Camp SplinterWood


Camp Splinterwood

Camp Splinterwood is a 3D horror adventure game set in the 80s at an abandoned summer camp. The player must navigate through this camp, solving puzzles, finding items, reading notes, and collecting car parts to escape. However, there is a mysterious monster hiding in the shadows that is chasing the player. The player must use their hand crank flashlight to drive it back into the shadows.

My Role

This was a game I worked on throughout the 2023 fall semester. I was on a team of 10 students, serving as the project's lead artist and UX designer. 

Project Timeline

This was the first project that went through the whole game development cycle, from prototype, alpha, beta, and gold.
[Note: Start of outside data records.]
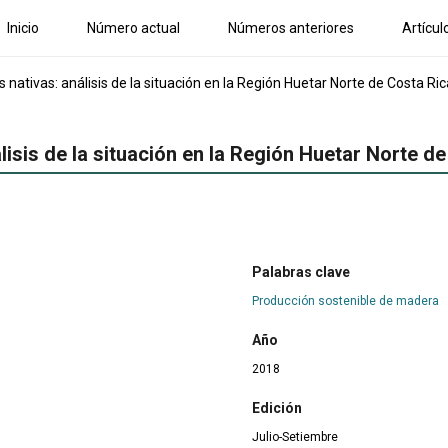
Inicio
Número actual
Números anteriores
Artícul
 nativas: análisis de la situación en la Región Huetar Norte de Costa Ric
lisis de la situación en la Región Huetar Norte d
Palabras clave
Producción sostenible de madera
Año
2018
Edición
Julio-Setiembre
With each new build submitted my by team, we would get feedback from both our professor as well as our fellow students. 

As the Art and UI Lead for the project, it was my responsibility to not only give the final call on artistic decisions, but to also manage my team, delegate tasks, and to make sure everyone on my team had a specific part of the project to focus on, whether that be concept sketches, 3D modeling, or even sound design.

I began planning for the project by creating various sketches of both the monster, as well as details on how different aspects of the game would work. These sketches would prove vital to myself as well as the programmers, who often would use them as reference when implementing the UI. 

Once out of the concepting phase, my team began 3D modeling/rigging and started work on various UI assets like the inventory, notes, item pickup topper, and on screen UI. For the project's visuals, my team went for a very “sketchy” style, with a lot of stray lines, smudges, and scribbles. This artistic choice carried to every aspect of the game when possible, being seen in the art, UI, and textures. At this point we also began experimenting with filters that can be applied to the game to emulate the look of a classic PlayStation game. 

This was the standard process my team would go through: I would handle various UI elements, testing in engine, as well as getting user feedback, while my art team and the rest of the team would focus on their various tasks. There would be moments where our professor would playtest and make various comments on the gameplay, how the mechanics functioned, the production value, and more. Each time he did so, we would take careful note, fixing bugs, removing needless mechanics, and fleshing out various aspects of the game.

As we went through the various key builds, my team would keep building on the game, adding new mechanics, improving the monster pathing, making new art assets and so forth until reaching the final gold build.